Her ne kadar fesih protokolünde feshin eski yöneticiler hakkında başlatılmış olan hukuk davalarının sonucunun kooperatif ve taşeronu bağlamayacağı kararlaştırılmış ise de kooperatif tarafından taşeronun ibra edilmesi nedeniyle zararının bulunmadığı anlaşılmakla, bu nedenle yöneticilerden zarar talebinin yerinde olmadığı kabul edilmiştir.
… ve … bankasından çekilen krediler nedeniyle kooperatifin zarara uğradığı iddiası yönünden ise bilirkişi raporuna göre çekilen kredilerin kooperatif hesabına kullanıldığı, vergi ve SSK ile ilgili bilirkişiler tarafından ödeme yapıldığının tespit edilemediği, bu nedenle söz konusu iddialar ile ilgili davacı tarafından kooperatifin zarara uğratıldığının ispat edilemediği anlaşılmıştır.

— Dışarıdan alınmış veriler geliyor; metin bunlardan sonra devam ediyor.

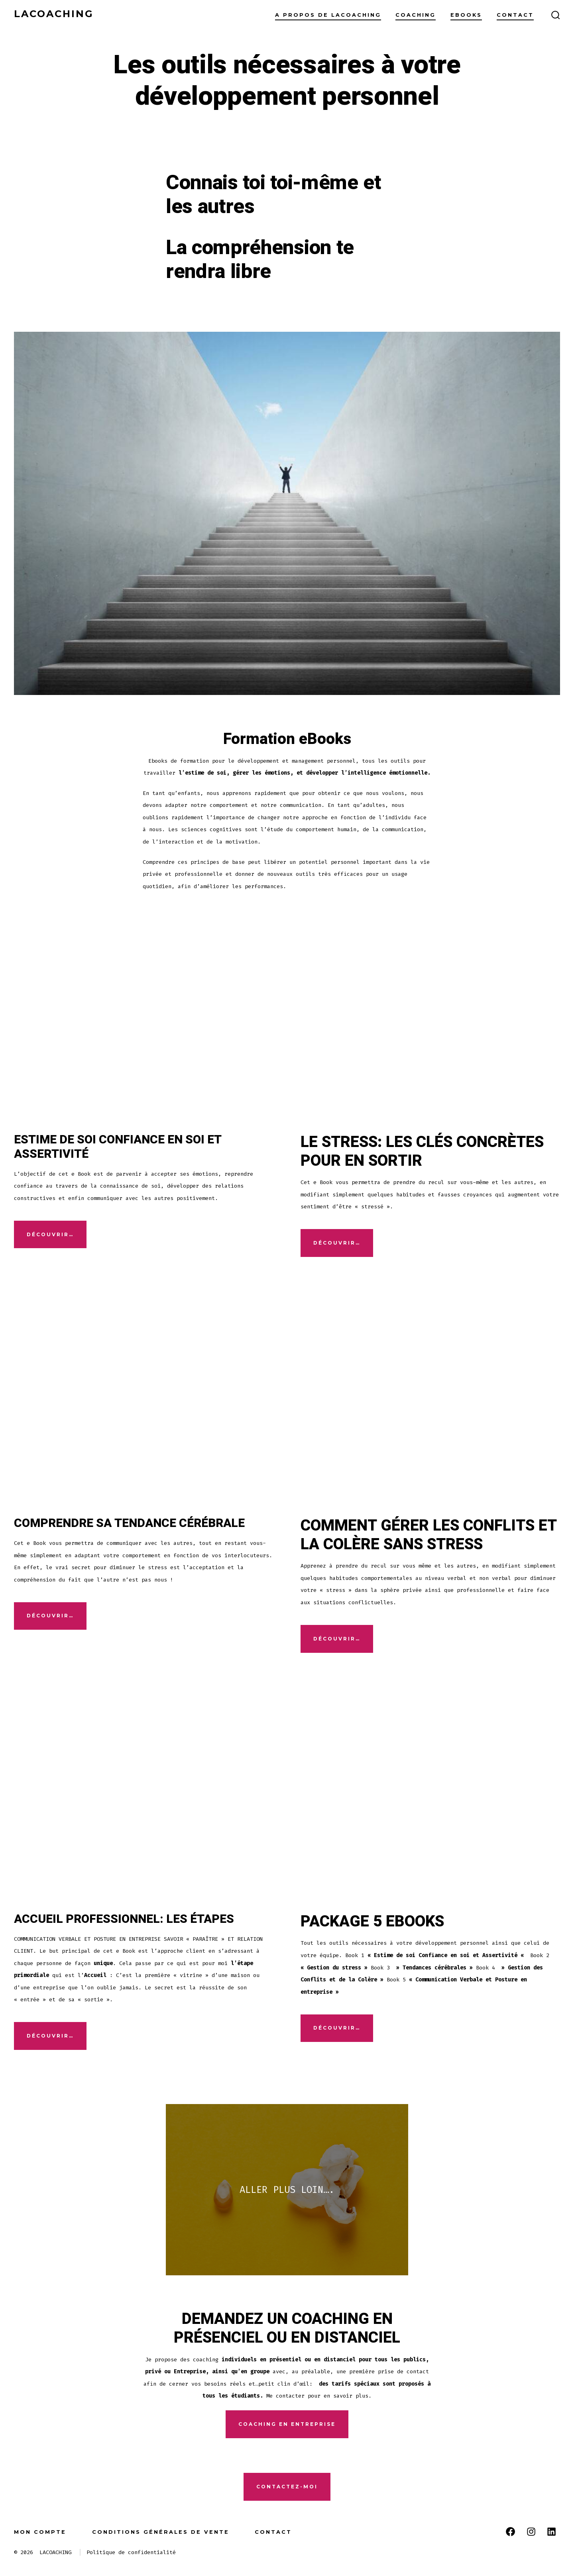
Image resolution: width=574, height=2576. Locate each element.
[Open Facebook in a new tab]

2015-2016 yıllarında kooperatif yönetimi tarafından 11.740,00 TL lik belgesiz gider kaydı yapıldığı ve buna ilişkin 12 adet tutanak düzenlendiği, tutanakların otobüs / taksi vb. gibi belgesiz giderleri toplamı olarak gösterildiği, duruşmada beyanları alınan davalı …’un beyanına göre söz konusu harcamaların şehir içi ulaşım ve ağırlama giderine ilişkin olduğu, tutanaklarla yapılan harcamaların belgelendirilmediği, bu nedenle söz konusu 11.740,00 TL lik harcama nedeniyle kooperatifin zarara uğradığının kabulü gerektiği ve davalı yönetim kurulu üyelerinin bu zarardan bizzat sorumlu oldukları, yönetim kurulu üyelerinin ise gerekli denetimi yapmayarak zararın tahsiline ilişkin bir işlem yapmadıklarından sorumluluklarının bulunduğu anlaşılmakla, davacının davasının kısmen kabulü ile, 11.740,00 TL tazminatın ( … 2015 yılı zararlarından sorumlu olmak kaydıyla ) davalılardan müştereken ve müteselsilen tahsili ile davacıya ödenmesine, davacının … Limited Şirketi ile ilgili yapılan işlemlerden, … ve … bankasından çekilen kredilerden, Vergi ve SSK primlerinden kaynaklandığı belirtilen zararlara ilişkin istemin reddine dair aşağıdaki şekilde karar verilmiştir.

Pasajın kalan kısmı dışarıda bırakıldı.